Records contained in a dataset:
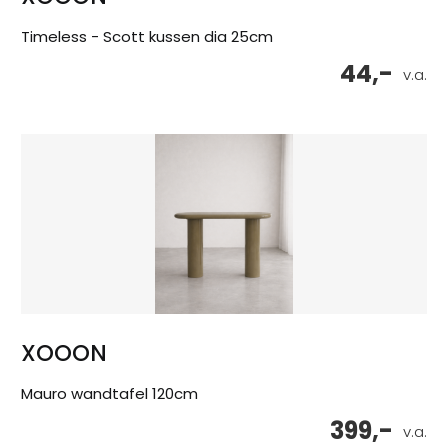
Timeless - Scott kussen dia 25cm
44,-
v.a.
XOOON
Mauro wandtafel 120cm
399,-
v.a.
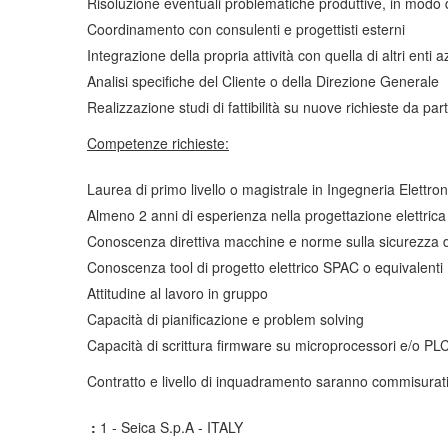
Risoluzione eventuali problematiche produttive, in modo da 
Coordinamento con consulenti e progettisti esterni
Integrazione della propria attività con quella di altri ent
Analisi specifiche del Cliente o della Direzione Generale
Realizzazione studi di fattibilità su nuove richieste da part
Competenze richieste:
Laurea di primo livello o magistrale in Ingegneria Elettron
Almeno 2 anni di esperienza nella progettazione elettrica
Conoscenza direttiva macchine e norme sulla sicurezza 
Conoscenza tool di progetto elettrico SPAC o equivalenti
Attitudine al lavoro in gruppo
Capacità di pianificazione e problem solving
Capacità di scrittura firmware su microprocessori e/o PL
Contratto e livello di inquadramento saranno commisurati
:
1 - Seica S.p.A - ITALY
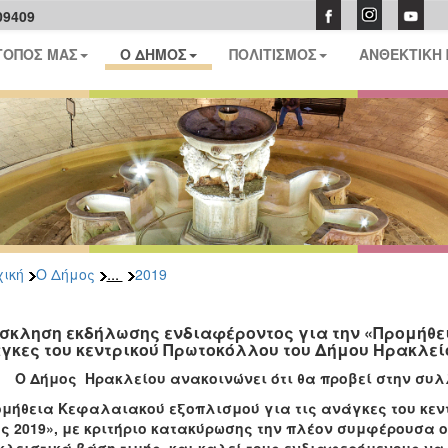
09409
ΤΟΠΟΣ ΜΑΣ
Ο ΔΗΜΟΣ
ΠΟΛΙΤΙΣΜΟΣ
ΑΝΘΕΚΤΙΚΗ
...
ική
Ο Δήμος
2019
σκληση εκδήλωσης ενδιαφέροντος για την «Προμήθε
γκες του κεντρικού Πρωτοκόλλου του Δήμου Ηρακλείο
ήμος Ηρακλείου ανακοινώνει ότι θα προβεί στην συλλ
ομήθεια Κεφαλαιακού εξοπλισμού για τις ανάγκες του κεν
ς 2019», με κριτήριο κατακύρωσης την πλέον συμφέρουσα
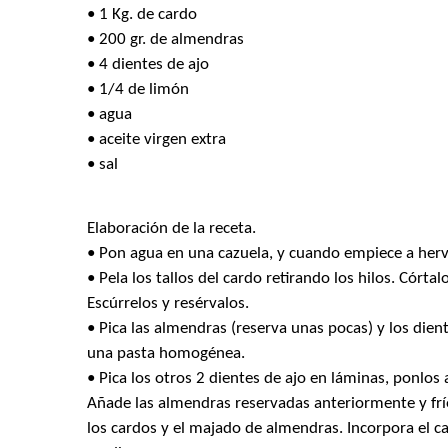
• 1 Kg. de cardo
• 200 gr. de almendras
• 4 dientes de ajo
• 1/4 de limón
• agua
• aceite virgen extra
• sal
Elaboración de la receta.
• Pon agua en una cazuela, y cuando empiece a hervi
• Pela los tallos del cardo retirando los hilos. Córt
Escúrrelos y resérvalos.
• Pica las almendras (reserva unas pocas) y los dien
una pasta homogénea.
• Pica los otros 2 dientes de ajo en láminas, ponlos
Añade las almendras reservadas anteriormente y frí
los cardos y el majado de almendras. Incorpora el c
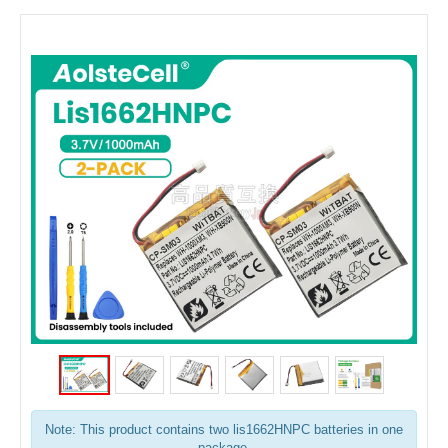
Note: This product contains two lis1662HNPC batteries in one
package.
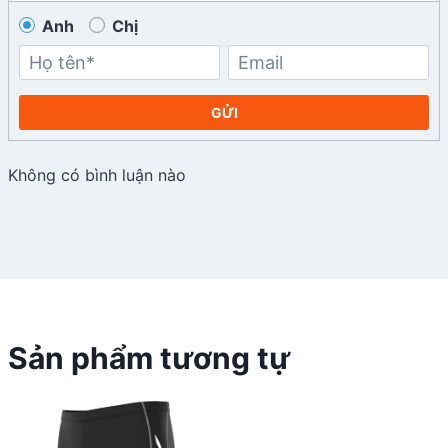
Anh
Chị
GỬI
Không có bình luận nào
Sản phẩm tương tự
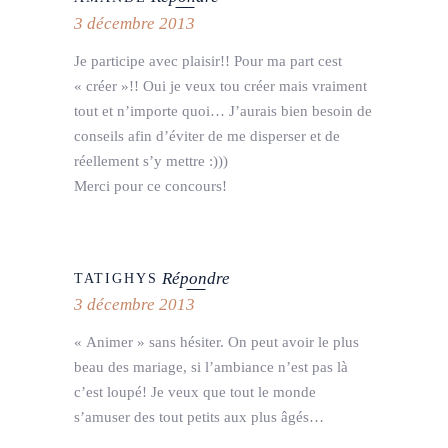
3 décembre 2013
Je participe avec plaisir!! Pour ma part cest
« créer »!! Oui je veux tou créer mais vraiment
tout et n’importe quoi… J’aurais bien besoin de
conseils afin d’éviter de me disperser et de
réellement s’y mettre :)))
Merci pour ce concours!
Répondre
TATIGHYS
3 décembre 2013
« Animer » sans hésiter. On peut avoir le plus
beau des mariage, si l’ambiance n’est pas là
c’est loupé! Je veux que tout le monde
s’amuser des tout petits aux plus âgés…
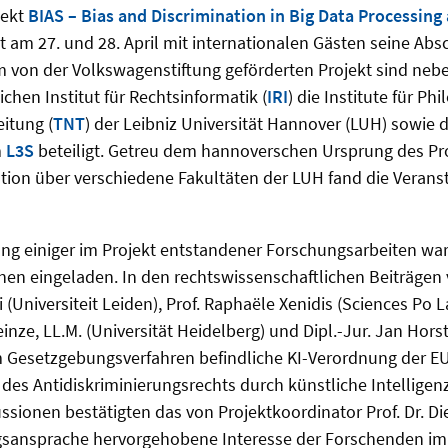
jekt
BIAS – Bias and Discrimination in Big Data Processing
t am 27. und 28. April mit internationalen Gästen seine Ab
em von der Volkswagenstiftung geförderten Projekt sind ne
chen Institut für Rechtsinformatik (
IRI
) die Institute für Phi
itung (
TNT
) der Leibniz Universität Hannover (LUH) sowie 
m
L3S
beteiligt. Getreu dem hannoverschen Ursprung des Pro
ion über verschiedene Fakultäten der LUH fand die Verans
ung einiger im Projekt entstandener Forschungsarbeiten wa
nen eingeladen. In den rechtswissenschaftlichen Beiträgen 
 (Universiteit Leiden), Prof. Raphaële Xenidis (Sciences Po
Heinze, LL.M. (Universität Heidelberg) und Dipl.-Jur. Jan Hor
m Gesetzgebungsverfahren befindliche KI-Verordnung der E
es Antidiskriminierungsrechts durch künstliche Intelligen
ussionen bestätigten das von Projektkoordinator Prof. Dr. Di
gsansprache hervorgehobene Interesse der Forschenden im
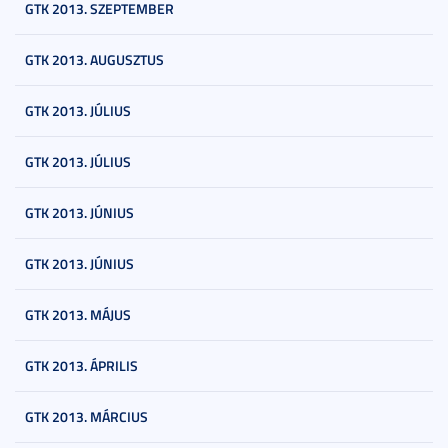
GTK 2013. SZEPTEMBER
GTK 2013. AUGUSZTUS
GTK 2013. JÚLIUS
GTK 2013. JÚLIUS
GTK 2013. JÚNIUS
GTK 2013. JÚNIUS
GTK 2013. MÁJUS
GTK 2013. ÁPRILIS
GTK 2013. MÁRCIUS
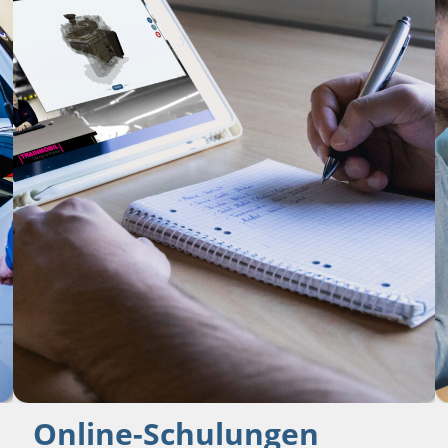
Online-Schulungen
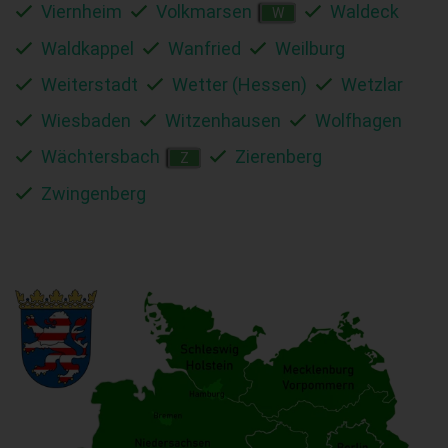
Viernheim
Volkmarsen
Waldeck
W
Waldkappel
Wanfried
Weilburg
Weiterstadt
Wetter (Hessen)
Wetzlar
Wiesbaden
Witzenhausen
Wolfhagen
Wächtersbach
Zierenberg
Z
Zwingenberg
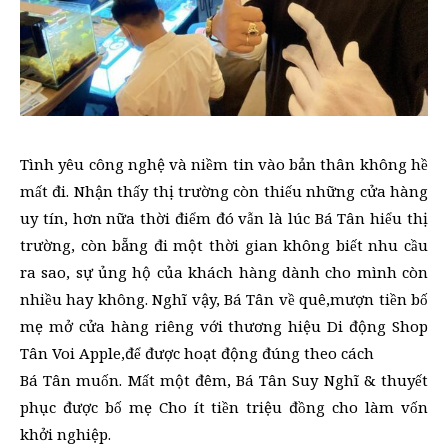
Tình yêu công nghệ và niềm tin vào bản thân không hề
mất đi. Nhận thấy thị trường còn thiếu những cửa hàng
uy tín, hơn nữa thời điểm đó vẫn là lúc Bá Tân hiểu thị
trường, còn bẵng đi một thời gian không biết nhu cầu
ra sao, sự ủng hộ của khách hàng dành cho mình còn
nhiều hay không. Nghĩ vậy, Bá Tân về quê,mượn tiền bố
mẹ mở cửa hàng riêng với thương hiệu Di động Shop
Tân Voi Apple,để được hoạt động đúng theo cách
Bá Tân muốn. Mất một đêm, Bá Tân Suy Nghĩ & thuyết
phục được bố mẹ Cho ít tiền triệu đồng cho làm vốn
khởi nghiệp.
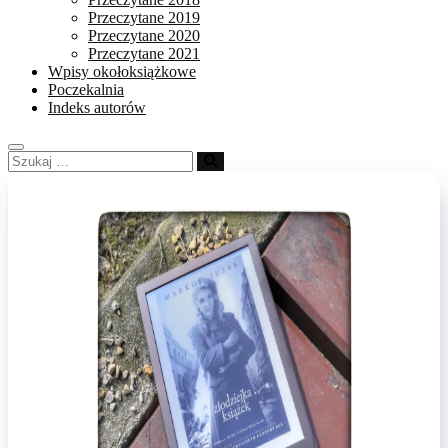
Przeczytane 2019
Przeczytane 2020
Przeczytane 2021
Wpisy okołoksiążkowe
Poczekalnia
Indeks autorów
Szukaj
…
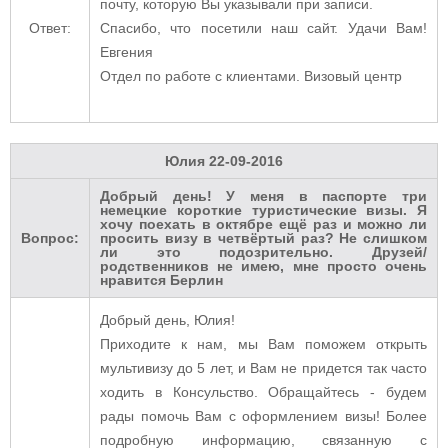
почту, которую Вы указывали при записи.
Ответ:
Спасибо, что посетили наш сайт. Удачи Вам!
Евгения
Отдел по работе с клиентами. Визовый центр
Юлия
22-09-2016
Добрый день! У меня в паспорте три
немецкие короткие туристические визы. Я
хочу поехать в октябре ещё раз и можно ли
Вопрос:
просить визу в четвёртый раз? Не слишком
ли это подозрительно. Друзей/
родственников не имею, мне просто очень
нравится Берлин
Добрый день, Юлия!
Приходите к нам, мы Вам поможем открыть
мультивизу до 5 лет, и Вам не придется так часто
ходить в Консульство. Обращайтесь - будем
рады помочь Вам с оформлением визы! Более
подробную информацию, связанную с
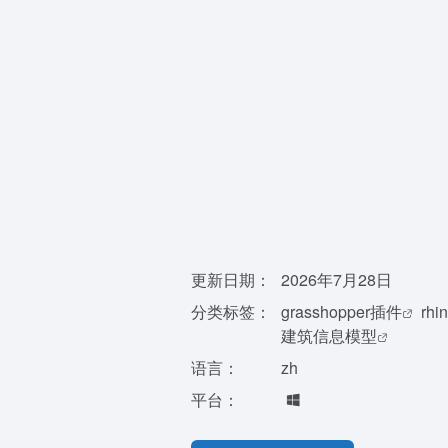
更新日期：
2026年7月28日
分类标签：
grasshopper插件
rh
建筑信息模型
语言：
zh
平台：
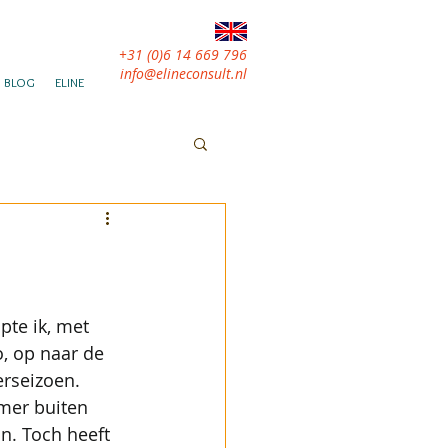
+31 (0)6 14 669 796
info@elineconsult.nl
BLOG
ELINE
te ik, met 
, op naar de 
rseizoen. 
mer buiten 
n. Toch heeft 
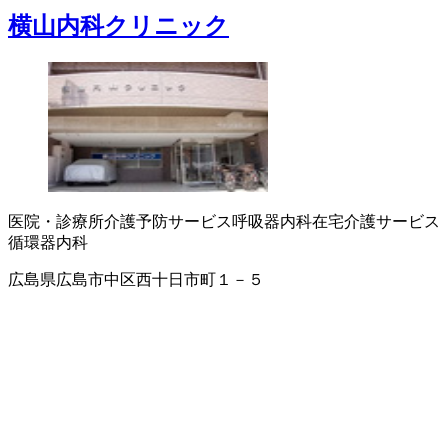
横山内科クリニック
医院・診療所
介護予防サービス
呼吸器内科
在宅介護サービス
循環器内科
広島県広島市中区西十日市町１－５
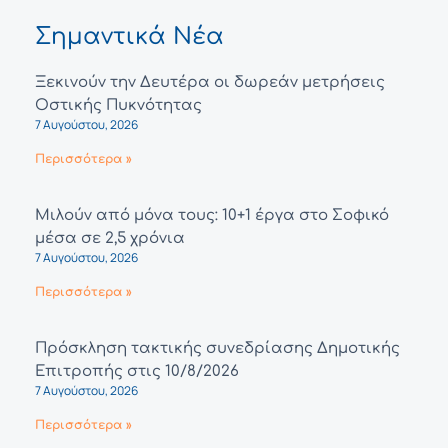
Σημαντικά Νέα
Ξεκινούν την Δευτέρα οι δωρεάν μετρήσεις
Οστικής Πυκνότητας
7 Αυγούστου, 2026
Περισσότερα »
Μιλούν από μόνα τους: 10+1 έργα στο Σοφικό
μέσα σε 2,5 χρόνια
7 Αυγούστου, 2026
Περισσότερα »
Πρόσκληση τακτικής συνεδρίασης Δημοτικής
Επιτροπής στις 10/8/2026
7 Αυγούστου, 2026
Περισσότερα »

--- To do ---
Leave the pictures out and print every record exactly.

--- Output for this exercise ---
Timeless - Scott kussen dia 25cm
44,-
v.a.
XOOON
Mauro wandtafel 120cm
399,-
v.a.
Risoluzione eventuali problematiche produttive, in modo da 
Coordinamento con consulenti e progettisti esterni
Integrazione della propria attività con quella di altri ent
Analisi specifiche del Cliente o della Direzione Generale
Realizzazione studi di fattibilità su nuove richieste da part
Competenze richieste:
Laurea di primo livello o magistrale in Ingegneria Elettron
Almeno 2 anni di esperienza nella progettazione elettrica
Conoscenza direttiva macchine e norme sulla sicurezza 
Conoscenza tool di progetto elettrico SPAC o equivalenti
Attitudine al lavoro in gruppo
Capacità di pianificazione e problem solving
Capacità di scrittura firmware su microprocessori e/o PL
Contratto e livello di inquadramento saranno commisurati
:
1 - Seica S.p.A - ITALY
09409
ΤΟΠΟΣ ΜΑΣ
Ο ΔΗΜΟΣ
ΠΟΛΙΤΙΣΜΟΣ
ΑΝΘΕΚΤΙΚΗ
...
ική
Ο Δήμος
2019
σκληση εκδήλωσης ενδιαφέροντος για την «Προμήθε
γκες του κεντρικού Πρωτοκόλλου του Δήμου Ηρακλείο
ήμος Ηρακλείου ανακοινώνει ότι θα προβεί στην συλλ
ομήθεια Κεφαλαιακού εξοπλισμού για τις ανάγκες του κεν
ς 2019», με κριτήριο κατακύρωσης την πλέον συμφέρουσα
• 1 Kg. de cardo
• 200 gr. de almendras
• 4 dientes de ajo
• 1/4 de limón
• agua
• aceite virgen extra
• sal
Elaboración de la receta.
• Pon agua en una cazuela, y cuando empiece a hervi
• Pela los tallos del cardo retirando los hilos. Córt
Escúrrelos y resérvalos.
• Pica las almendras (reserva unas pocas) y los dien
una pasta homogénea.
• Pica los otros 2 dientes de ajo en láminas, ponlos
Añade las almendras reservadas anteriormente y frí
los cardos y el majado de almendras. Incorpora el c
Note: This product contains two lis1662HNPC batteries in one
package.
Anh
Chị
GỬI
Không có bình luận nào
Sản phẩm tương tự
3 décembre 2013
Je participe avec plaisir!! Pour ma part cest
« créer »!! Oui je veux tou créer mais vraiment
tout et n’importe quoi… J’aurais bien besoin de
conseils afin d’éviter de me disperser et de
réellement s’y mettre :)))
Merci pour ce concours!
Répondre
TATIGHYS
3 décembre 2013
« Animer » sans hésiter. On peut avoir le plus
beau des mariage, si l’ambiance n’est pas là
c’est loupé! Je veux que tout le monde
s’amuser des tout petits aux plus âgés…
jekt
BIAS – Bias and Discrimination in Big Data Processing
t am 27. und 28. April mit internationalen Gästen seine Ab
em von der Volkswagenstiftung geförderten Projekt sind ne
chen Institut für Rechtsinformatik (
IRI
) die Institute für Phi
itung (
TNT
) der Leibniz Universität Hannover (LUH) sowie 
m
L3S
beteiligt. Getreu dem hannoverschen Ursprung des Pro
ion über verschiedene Fakultäten der LUH fand die Verans
ung einiger im Projekt entstandener Forschungsarbeiten wa
nen eingeladen. In den rechtswissenschaftlichen Beiträgen 
 (Universiteit Leiden), Prof. Raphaële Xenidis (Sciences Po
Heinze, LL.M. (Universität Heidelberg) und Dipl.-Jur. Jan Hor
m Gesetzgebungsverfahren befindliche KI-Verordnung der E
es Antidiskriminierungsrechts durch künstliche Intelligen
ussionen bestätigten das von Projektkoordinator Prof. Dr. Di
gsansprache hervorgehobene Interesse der Forschenden im
GTK 2013. SZEPTEMBER
GTK 2013. AUGUSZTUS
GTK 2013. JÚLIUS
GTK 2013. JÚLIUS
GTK 2013. JÚNIUS
GTK 2013. JÚNIUS
GTK 2013. MÁJUS
GTK 2013. ÁPRILIS
GTK 2013. MÁRCIUS
Online-Schulungen
Viernheim
Volkmarsen
Waldeck
W
Waldkappel
Wanfried
Weilburg
Weiterstadt
Wetter (Hessen)
Wetzlar
Wiesbaden
Witzenhausen
Wolfhagen
Wächtersbach
Zierenberg
Z
Zwingenberg
Tình yêu công nghệ và niềm tin vào bản thân không hề
mất đi. Nhận thấy thị trường còn thiếu những cửa hàng
uy tín, hơn nữa thời điểm đó vẫn là lúc Bá Tân hiểu thị
trường, còn bẵng đi một thời gian không biết nhu cầu
ra sao, sự ủng hộ của khách hàng dành cho mình còn
nhiều hay không. Nghĩ vậy, Bá Tân về quê,mượn tiền bố
mẹ mở cửa hàng riêng với thương hiệu Di động Shop
Tân Voi Apple,để được hoạt động đúng theo cách
Bá Tân muốn. Mất một đêm, Bá Tân Suy Nghĩ & thuyết
phục được bố mẹ Cho ít tiền triệu đồng cho làm vốn
khởi nghiệp.
Przeczytane 2019
Przeczytane 2020
Przeczytane 2021
Wpisy okołoksiążkowe
Poczekalnia
Indeks autorów
Szukaj
…
почту, которую Вы указывали при записи.
Ответ:
Спасибо, что посетили наш сайт. Удачи Вам!
Евгения
Отдел по работе с клиентами. Визовый центр
Юлия
22-09-2016
Добрый день! У меня в паспорте три
немецкие короткие туристические визы. Я
хочу поехать в октябре ещё раз и можно ли
Вопрос:
просить визу в четвёртый раз? Не слишком
ли это подозрительно. Друзей/
родственников не имею, мне просто очень
нравится Берлин
Добрый день, Юлия!
Приходите к нам, мы Вам поможем открыть
мультивизу до 5 лет, и Вам не придется так часто
ходить в Консульство. Обращайтесь - будем
рады помочь Вам с оформлением визы! Более
подробную информацию, связанную с
更新日期：
2026年7月28日
分类标签：
grasshopper插件
rh
建筑信息模型
语言：
zh
平台：
+31 (0)6 14 669 796
info@elineconsult.nl
BLOG
ELINE
te ik, met 
, op naar de 
rseizoen. 
mer buiten 
n. Toch heeft 
横山内科クリニック
医院・診療所
介護予防サービス
呼吸器内科
在宅介護サービス
循環器内科
広島県広島市中区西十日市町１－５
Σημαντικά Νέα
Ξεκινούν την Δευτέρα οι δωρεάν μετρήσεις
Οστικής Πυκνότητας
7 Αυγούστου, 2026
Περισσότερα »
Μιλούν από μόνα τους: 10+1 έργα στο Σοφικό
μέσα σε 2,5 χρόνια
7 Αυγούστου, 2026
Περισσότερα »
Πρόσκληση τακτικής συνεδρίασης Δημοτικής
Επιτροπής στις 10/8/2026
7 Αυγούστου, 2026
Περισσότερα »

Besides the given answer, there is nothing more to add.